I remembered that I was already getting a list of all the entries for the wrt
render-all
script that renders the whole site at once, so it seemed simple
enough to reuse that list, but there was a catch: Doing a simple reversed
sort
on that list gave me results like these:
...
2016/10/16
2016/10/14
2016/10/12
2016/10
2016/1/5
2016/1/3
2016/1/28
...
…because in a string comparison, 2018/10
follows 2018/1
, not 2018/9
.
If I’d decided to pad the months with 0s, like 2018/01
, a while back, this
would have been less of a problem, but it seemed pretty solvable. I just
needed to convert the entry paths to a different format and sort by that.

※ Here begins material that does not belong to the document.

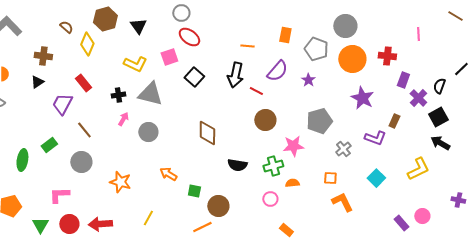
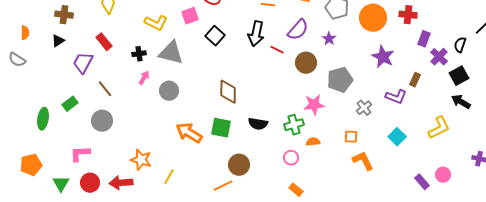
brown circle: (265, 120) -> (306, 63), moved
orange arrow: (168, 174) -> (189, 133), size x1.5
orange star: (120, 182) -> (141, 160), moved
green square: (194, 191) -> (221, 128), moved, size x1.5
orange rectangle: (286, 230) -> (296, 190), moved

I wound up reading the Wikipedia entry for the Schwartzian transform, and writing something like the following:
sub get_date_entries_by_depth {
my $self = shift;
my ($depth) = @_;
# Match given $depth:
my @particles;
for (my $i = 0; $i < $depth; $i++) {
push @particles, '\d+';
}
my $pattern = join '/', @particles;
# Sort matching entries by sortable_date_from_entry()
return map { $_->[0] }
sort { $a->[1] cmp $b->[1] }
map { [$_, sortable_date_from_entry($_)] }
grep m{^ $pattern $}x, $self->get_all_source_files();
}
sub sortable_date_from_entry {
my ($entry) = @_;
my @parts = map { sprintf("%4d", $_) } split '/', $entry;
return join '', @parts;
}
First, this builds a regular expression to match entries that are at a certain depth in the hierarchy (1 is a year, 2 is a month, 3 is a day).
Then it:
grep
s the list returned byget_all_source_files()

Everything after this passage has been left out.